Extracted page text data

══════════════════════════════

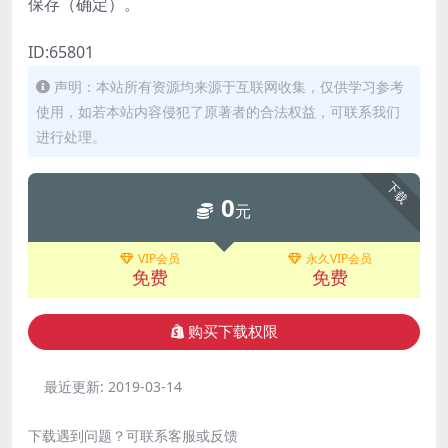
保存（确定）。
ID:65801
声明：本站所有资源均来源于互联网收集，仅供学习参考
使用，如若本站内容侵犯了原著者的合法权益，可联系我们
进行处理。
下载
0
元
VIP会员
永久VIP会员
免费
免费
购买下载权限
最近更新:
2019-03-14
下载遇到问题？可联系客服或反馈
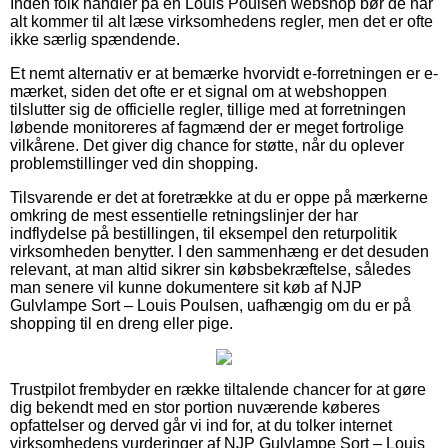
Inden folk handler på en Louis Poulsen webshop bør de når
alt kommer til alt læse virksomhedens regler, men det er ofte
ikke særlig spændende.
Et nemt alternativ er at bemærke hvorvidt e-forretningen er e-
mærket, siden det ofte er et signal om at webshoppen
tilslutter sig de officielle regler, tillige med at forretningen
løbende monitoreres af fagmænd der er meget fortrolige
vilkårene. Det giver dig chance for støtte, når du oplever
problemstillinger ved din shopping.
Tilsvarende er det at foretrække at du er oppe på mærkerne
omkring de mest essentielle retningslinjer der har
indflydelse på bestillingen, til eksempel den returpolitik
virksomheden benytter. I den sammenhæng er det desuden
relevant, at man altid sikrer sin købsbekræftelse, således
man senere vil kunne dokumentere sit køb af NJP
Gulvlampe Sort – Louis Poulsen, uafhængig om du er på
shopping til en dreng eller pige.
Trustpilot frembyder en række tiltalende chancer for at gøre
dig bekendt med en stor portion nuværende køberes
opfattelser og derved går vi ind for, at du tolker internet
virksomhedens vurderinger af NJP Gulvlampe Sort – Louis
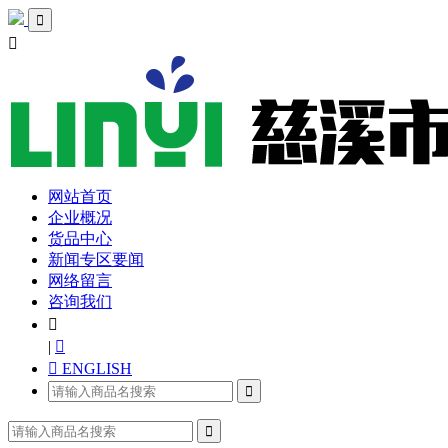


网站首页
企业概况
货品中心
新闻专区要闻
网络留言
咨询我们

|

 ENGLISH



══════════════════════════════

_YOUR INSTRUCTIONS_
Search the entries for the string "Louis" and return each line where it turns up.

_RESPONSE FOR THIS EXERCISE_
Inden folk handler på en Louis Poulsen webshop bør de når
Gulvlampe Sort – Louis Poulsen, uafhængig om du er på
virksomhedens vurderinger af NJP Gulvlampe Sort – Louis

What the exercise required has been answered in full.